This post was written by Rosalía Iriye, who attended the 2025 DLF Forum as a Student Fellow. The views and opinions expressed in this blog post are solely those of the author and do not necessarily reflect the official policy or position of the Digital Library Federation or CLIR. 2025 Student Fellowships were supported by a grant from MetaArchive.
Rosalía Iriye is a Master in Library and Information Science at University of California – Los Angeles (UCLA), B.A. Labor Studies. She is currently the Digital Collections Manager for the UCLA Institute for Research on Labor and Employment (IRLE) labor archive, supporting in community digitization partnerships with labor organizations such as Asian Pacific American Labor Alliance (APALA AFL-CIO) LA chapter and Garment Worker Center. She previously worked on California State Library and National Endowment of the Humanities queer cataloging/reparative metadata grants with the UCLA Chicano Studies Research Center library/archive. Iriye most recently interned in digital records management with the National Park Service, and volunteers in herbaria and natural history collections digitization with the UCLA Mathias Botanic Garden, Los Angeles County Arboretum & Botanic Garden, and California Botanic Garden. She hopes to learn more about digital preservation for public histories, exploring research data in environmental conservation and industrial/labor histories.
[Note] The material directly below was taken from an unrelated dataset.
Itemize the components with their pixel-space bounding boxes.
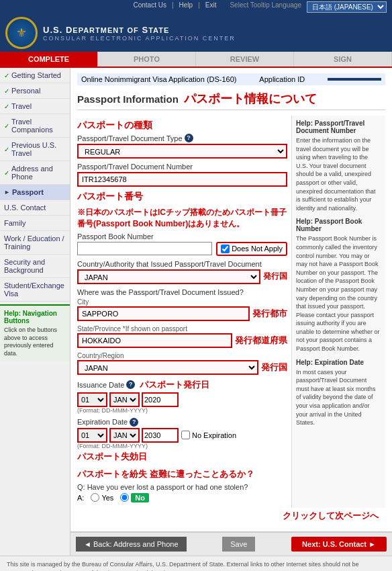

My graduate research explores how digital preservation requires a commitment to sustainability and labor, from open science and the research collections we preserve, to engaging critically and empathetically with our own digital workflows; I’ve seen these values emerge throughout the forum, and am grateful to have attended my first Digital Library Federation through this fellowship.
Plenary began with Dr. KáLyn “Kay” Coghill’s exploration of online protection against gender-based violence, and how we all, librarians and moreso as individuals, can contribute to digital gardens in our creation of online landscapes. Lightning talks followed such as Jonathan Page’s “A Brief History of Times Fighting Bots” and Lauren Turner’s “Start Here: Born-Digital Archiving in 5 Minutes (Spoiler: It’s a Journey, Not a Sprint)” that humanized the work surrounding today’s web-crawling, both protecting repositories from recent surges in data mining and the workflows needed to begin preservation internally. This work is so timely in the everchanging environment of digital preservation, yet grounding to assess our own capacities in a moment of constant change.
I went on to attend session introducing the systems-agnostic conceptual-model Delivering Archives and Digital Objects: a Conceptual Model (DadoCM). Emphasizing the relationship between archival and digital records across digital publishing platforms, I appreciated this model’s development from workshops across repositories and from open standards of International Image Interoperatability Framework (IIIF).
My interest in archival metadata and GIS expanded in geospatial librarianship when attending “Allmaps: Open Source Georeferencing for Historical Maps”, the workshop coinciding with the announcement of IIIF’s partnership with AllMaps. I was inspired by this commitment to open science and IIIF-delivery, with all georeferenced data from the software being published as openly licensed datasets. Explorations in open data grew from sessions providing toolkits and frameworks for data advocacy. Session “Why keep data science local? Case Studies from Two Universities Building Scholarly Indices with Open Data to Improve Institutional Data Literacy” saw value too beyond its open data, the panel conversation bridging seemingly localized skills of digital librarians into a network of relationships and research data collaboration.
Overarchingly, I’m fortunate to have attended collaborative session “Planning What’s Next for the DLF Climate Justice Working Group”, exploring critical approaches and information literacy to AI workflows and data center expansions in digital repositories. Conversations in later sessions grew from “Measuring and Critiquing genAI tools for Geographic Metadata Creation”, finding low accuracy in large language models’ (LLM) for generating geographic metadata for historic photograph and map collections. It was a grounding moment again, amidst adaptation in the digital world, to find more confidence in our geographies, our histories, and one another in its stewardship. Thank you again Digital Library Federation for the opportunity to travel to Denver for DLF Forum!